= Antiquities trade =

Exchange of classical and pre-classical artifacts

The antiquities trade is the exchange of antiquities and archaeological artifacts from around the world. This trade may be illicit or completely legal. The legal antiquities trade abides by national regulations, allowing for extraction of artifacts for scientific study whilst maintaining archaeological and anthropological context. The illicit antiquities trade involves non-scientific extraction that ignores the archaeological and anthropological context from the artifacts.

==Legal trade==
The legal trade in antiquities abide by the laws of the countries in which the artifacts originate.
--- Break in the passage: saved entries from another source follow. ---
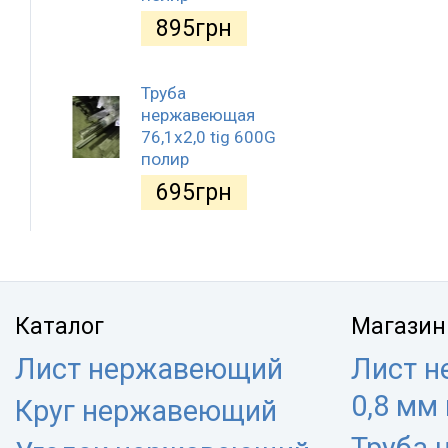
895
грн
Труба
нержавеющая
76,1х2,0 tig 600G
полир
695
грн
Каталог
Магазин
Лист нержавеющий
Лист 
0,8 мм
Круг нержавеющий
Труба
These laws establish how the antiquities may be extracted from the ground and the legal process in which artifacts may leave the country. In many countries excavations and exports were prohibited without official licenses already in the 19th century, as for example in the Ottoman Empire. According to the laws of the countries of origin, there can't be a legal trade with archaeological artifact without official papers. However, most national laws still overturn these regulations.

== History ==
Antiquity (ca. 3000 BC – 500 AD): During antiquity, trade in antiquities and artefacts played an important role in the exchange between different civilizations and cultures. Greek and Roman artworks were traded throughout Europe, North Africa and the Middle East. This trade often took place in the context of diplomatic relations, military conquests and trade routes. Ancient port cities such as Alexandria, Rome and Athens served as important centers for the trade in art and other goods.
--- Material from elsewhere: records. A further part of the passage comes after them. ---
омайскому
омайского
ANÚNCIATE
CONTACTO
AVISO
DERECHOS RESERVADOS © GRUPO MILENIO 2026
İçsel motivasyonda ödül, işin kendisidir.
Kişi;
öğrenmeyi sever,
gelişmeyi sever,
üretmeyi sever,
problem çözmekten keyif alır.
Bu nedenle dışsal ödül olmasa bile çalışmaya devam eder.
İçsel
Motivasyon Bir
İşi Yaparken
Middle Ages (ca. 500 AD – 1500 AD): During the Middle Ages, the trade in antiquities became less important as European society was characterized by political instability, cultural change and economic difficulties. Many ancient works of art were destroyed, lost or reused, and trade in them was less pronounced than in antiquity. Nevertheless, some ancient works of art were treasured as valuable relics of the past and kept by aristocratic collectors and churches.
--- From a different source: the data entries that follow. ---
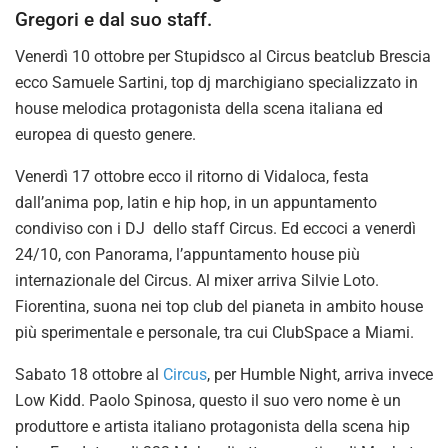
Gregori e dal suo staff.
Venerdì 10 ottobre per Stupidsco al Circus beatclub Brescia
ecco Samuele Sartini, top dj marchigiano specializzato in
house melodica protagonista della scena italiana ed
europea di questo genere.
Venerdì 17 ottobre ecco il ritorno di Vidaloca, festa
dall’anima pop, latin e hip hop, in un appuntamento
condiviso con i DJ dello staff Circus. Ed eccoci a venerdì
24/10, con Panorama, l’appuntamento house più
internazionale del Circus. Al mixer arriva Silvie Loto.
Fiorentina, suona nei top club del pianeta in ambito house
più sperimentale e personale, tra cui ClubSpace a Miami.
Sabato 18 ottobre al
Circus
, per Humble Night, arriva invece
Low Kidd. Paolo Spinosa, questo il suo vero nome è un
produttore e artista italiano protagonista della scena hip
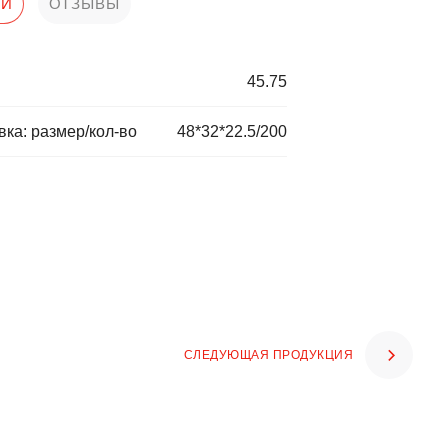
КИ
ОТЗЫВЫ
45.75
ка: размер/кол-во
48*32*22.5/200
СЛЕДУЮЩАЯ ПРОДУКЦИЯ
Renaissance (14th to 17th century): The Renaissance was a time of cultural and intellectual awakening in Europe, during which there was a renewed interest in antiquity. Antiquities were valued and collected by scholars, artists and collectors. The trade in antiquities flourished again and some objects were recovered from ancient Roman villas and ruins and kept in private collections. Renaissance princes and nobles collected ancient sculptures, paintings and coins to demonstrate their status and sophistication.

Baroque period (17th and 18th centuries): Antiquities were also collected and traded during the Baroque period, with Roman sculptures and Greek vases being particularly sought after. Collectors such as kings, nobles and wealthy citizens expanded their art collections and promoted the trade in antiquities. The demand for antiquities led to the discovery and excavation of further ancient sites, particularly in Italy and Greece. The sons and daughters of the European aristocracy, and later also the upper middle classes, visited ancient sites on the Grand Tour (Cavalier Tour or Cavaliers' Journey) and purchased the highest quality ancient works of art possible in the respective countries.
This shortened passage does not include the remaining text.